What’s interesting is that if, as a Christian, you get into a debate with a particular kind of secularist, and dig deep enough, you often find that the secular person is deeply disturbed by the existence of even the mere concept of suffering. They will use this as part of their rationale for disbelief in God. “If God creates a world where imperfection and suffering will occur then he cannot be perfect”. This particular kind of secularist will then take a variation of the position that it would have been more righteous of God to not create anything at all than to create a world in which he knows suffering and pain will occur.
The parallel between the pro-abortionist and the secularist here is clear: suffering is worse than non-existence. This is an underlying issue that creates a gap in the abortion debate that cannot be solved without addressing the issue. From a secular perspective, it’s not hard to see why suffering is viewed as the ultimate evil. From the secular point of view, there is no afterlife, this life is all we have.

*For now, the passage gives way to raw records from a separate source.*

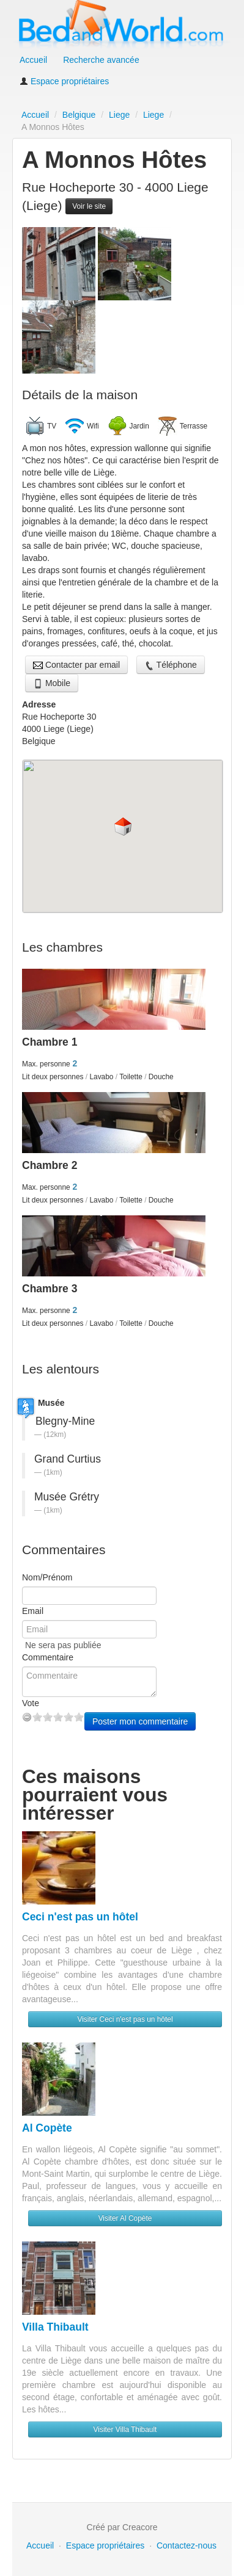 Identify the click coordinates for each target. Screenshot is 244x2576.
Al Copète (47, 2128)
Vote (30, 1703)
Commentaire (47, 1657)
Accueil (33, 60)
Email (32, 1611)
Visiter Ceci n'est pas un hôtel (124, 2019)
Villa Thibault (55, 2327)
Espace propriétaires (64, 81)
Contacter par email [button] (76, 665)
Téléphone (170, 665)
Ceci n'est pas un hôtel (80, 1917)
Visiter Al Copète (125, 2218)
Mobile (51, 683)
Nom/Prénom (47, 1577)
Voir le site (89, 206)
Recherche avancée (101, 60)
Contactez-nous (186, 2545)
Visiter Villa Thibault (125, 2429)
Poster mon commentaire (140, 1721) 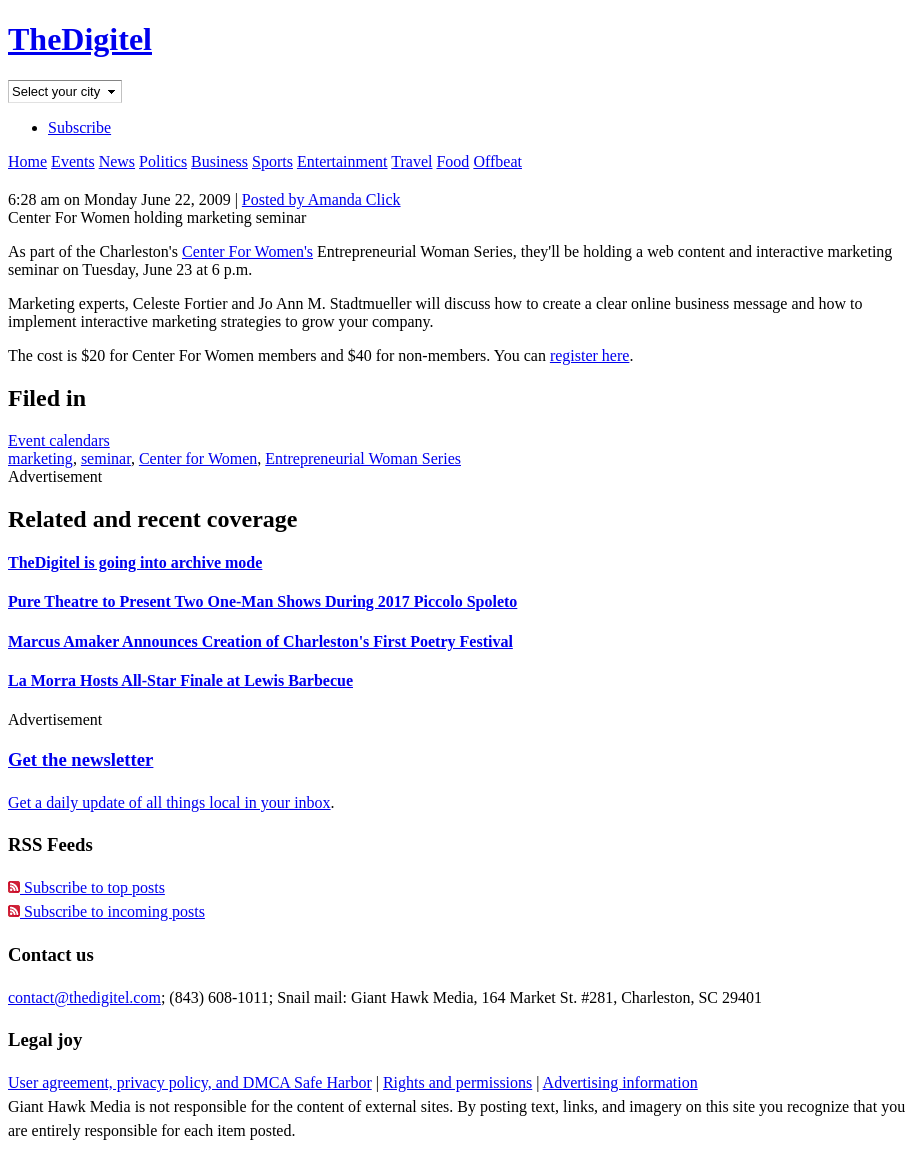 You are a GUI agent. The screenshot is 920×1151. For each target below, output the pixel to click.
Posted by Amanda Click (321, 199)
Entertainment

Furthermore, there is no objective purpose or meaning for our lives. We must determine our own purpose and find our own meaning. The meaning that most secular people, and practically speaking even many religious people, settle on is self-happiness. It’s indisputable that in the short term, suffering is an obstacle to happiness, whether the suffering is a mere annoyance such as a delayed flight or a truly traumatizing circumstance like being a victim of rape. If you are suffering, it is difficult to be happy, and more than you are suffering, the more difficult it is. Thus we can see the argument that develops from these premises:
Premise 1: The meaning of life is individual happiness.
Premise 2: Suffering is incompatible with human happiness.
Conclusion: A life involving lots of suffering has no meaning.
The issue is that both premises are wrong. The test of a meaningful life is not merely a scale with one side consisting of happy moments and the other consisting of painful moments. The meaning of life is to serve God and live according to his will. The closest secular equivalent would be to ascertain what it means to be a good person and become one.
This type of person who accepts the “A life of suffering has no meaning” argument like pro-abortionists tend to do, fails to grasp the importance of enduring pain and suffering to achieve higher ends. They may understand that as a function of reality there maybe some suffering that occurs on the path to happiness, but to them this scenario is unjust.
While they are correct that suffering is in the short term an obstacle to happiness, they don’t seem to grasp that suffering can produce character development that is unlikely to occur by other means. As the apostle Paul tells us in Romans 5:3-4, “but we also glory in our sufferings, because we know that suffering produces perseverance; perseverance, character; and character, hope”. When approached with the right mindset, suffering and pain draw us closer to God and makes us better, stronger people.
These painful experiences often give wisdom that can be passed on to others to aid them through similar circumstances. To put this in perspective, how often in life do you see someone who has clearly faced no pain, struggle, or adversity, that you would actually consider a good person? I imagine most people would say basically never. Whereas the finest examples of humanity, tend to be those who have seen and/or endured terrible suffering and overcome it. Yet the pro-abortionist seems to view such developments as not the worth the risk.
Until pro-abortionists realize the folly of this view, they are likely to remain convinced that abortion is morally acceptable.